Panorama
Tödlicher Vorfall auf Lampedusa: Taucher von Schlauchboot erfasst
Ein 29-jähriger Taucher ist auf Lampedusa gestorben, nachdem er von einem Schlauchboot erfasst wurde. Eine Untersuchung wegen nautischem Mord wurde eingeleitet.
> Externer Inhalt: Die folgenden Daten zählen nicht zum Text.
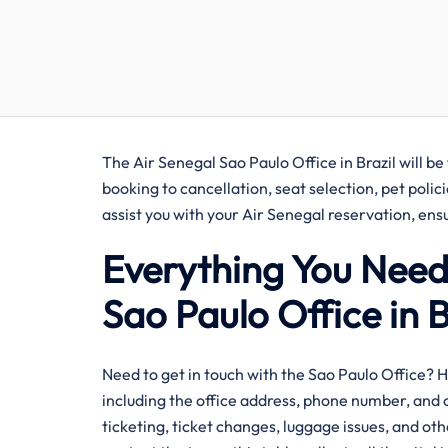
The Air Senegal Sao Paulo Office in Brazil will be
booking to cancellation, seat selection, pet polic
assist you with your Air Senegal reservation, e
Everything You Need
Sao Paulo Office in B
​‍‌Need​‍​‌‍​‍‌​‍​‌‍​‍‌ to get in touch with the Sao Pau
including the office address, phone number, and o
ticketing, ticket changes, luggage issues, and oth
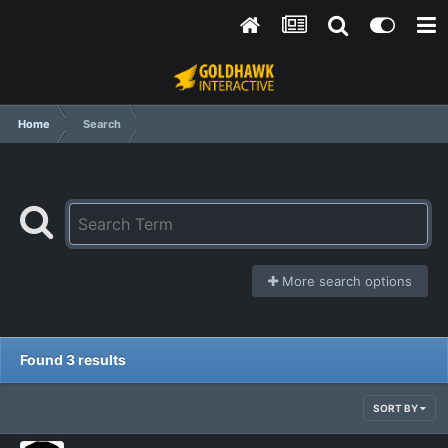
Home
Search
More search options
Found 3 results
SORT BY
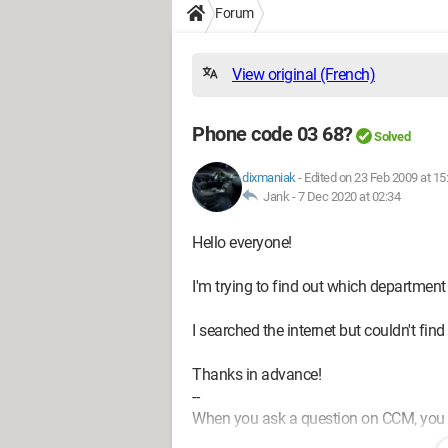
Forum
View original (French)
Phone code 03 68?
Solved
dixmaniak
-
Edited on 23 Feb 2009 at 15
Jank -
7 Dec 2020 at 02:34
Hello everyone!
I'm trying to find out which department
I searched the internet but couldn't find
Thanks in advance!
--
When you ask a question on CCM, you mu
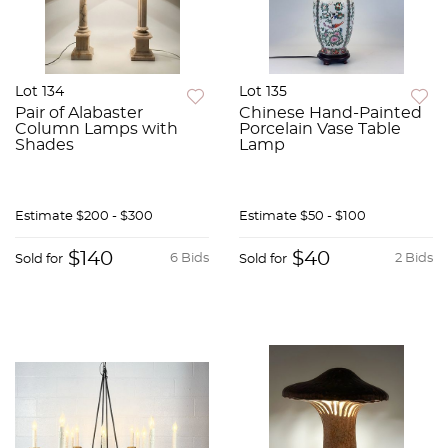
Lot 134
Lot 135
Pair of Alabaster
Chinese Hand-Painted
Column Lamps with
Porcelain Vase Table
Shades
Lamp
Estimate
$200 - $300
Estimate
$50 - $100
$140
$40
6 Bids
2 Bids
Sold for
Sold for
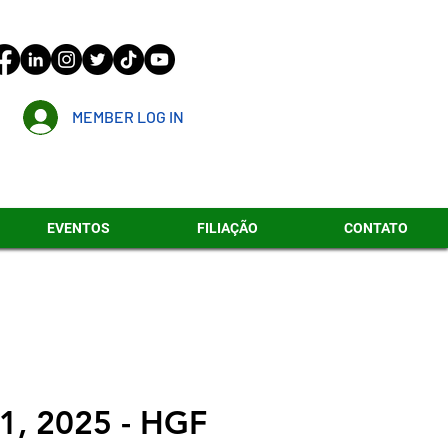
MEMBER LOG IN
EVENTOS
FILIAÇÃO
CONTATO
1, 2025 - HGF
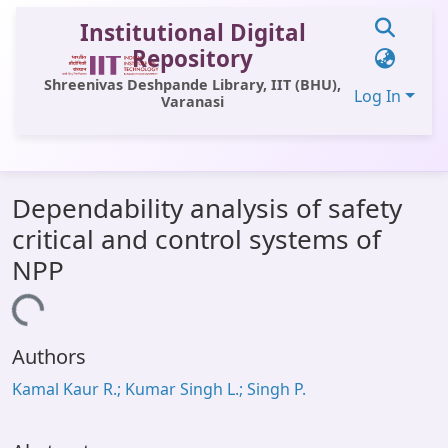
Institutional Digital
Repository
Shreenivas Deshpande Library, IIT (BHU),
Log In
Varanasi
Communities & Collections
Dependability analysis of safety
All of DSpace
critical and control systems of
Statistics
NPP
Library Website
Loading...
OPAC
Authors
Window (ERMS)
Kamal Kaur R.; Kumar Singh L.; Singh P.
Contact Us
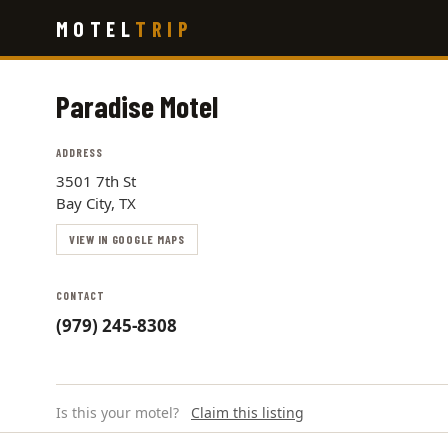
Skip
MOTEL
TRIP
to
main
content
Paradise Motel
ADDRESS
3501 7th St
Bay City, TX
VIEW IN GOOGLE MAPS
CONTACT
(979) 245-8308
Is this your motel?
Claim this listing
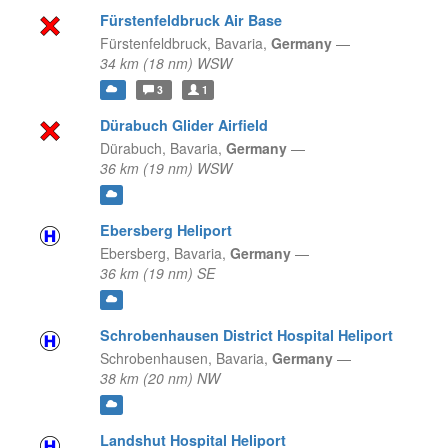
Fürstenfeldbruck Air Base
Fürstenfeldbruck,
Bavaria,
Germany
—
34 km (18 nm) WSW
3
1
Dürabuch Glider Airfield
Dürabuch,
Bavaria,
Germany
—
36 km (19 nm) WSW
Ebersberg Heliport
Ebersberg,
Bavaria,
Germany
—
36 km (19 nm) SE
Schrobenhausen District Hospital Heliport
Schrobenhausen,
Bavaria,
Germany
—
38 km (20 nm) NW
Landshut Hospital Heliport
Ein 29-jähriger Taucher, Cristiano Giamporcaro, ist gestern Nachmittag auf Lampedusa gestorben, nachdem er von den Propellern eines Schlauchboots erfasst wurde. Nach ersten Rekonstruktionen war Giamporcaro beim Tauchen und hatte seine Anwesenheit mit einer Boje signalisiert, als das Schlauchboot, an Bord dessen sich zwei Touristen aus Mailand befanden, zu nah an ihm vorbeifuhr.
Die Staatsanwaltschaft von Agrigent hat eine Untersuchung eingeleitet, in der das Vergehen des nautischen Mordes gegen die Eigentümer des Wasserfahrzeugs vermutet wird. Die Mailänder Touristen wurden bereits von der Hafenbehörde in Bezug auf den Vorfall befragt.
Die Annahme eines nautischen Mordes wurde nach der Analyse des Ablaufs des Vorfalls geäußert. Die Eigentümer des Bootes stehen weiterhin unter Verdacht, während die genauen Umstände, die zu der Tragödie führten, untersucht werden.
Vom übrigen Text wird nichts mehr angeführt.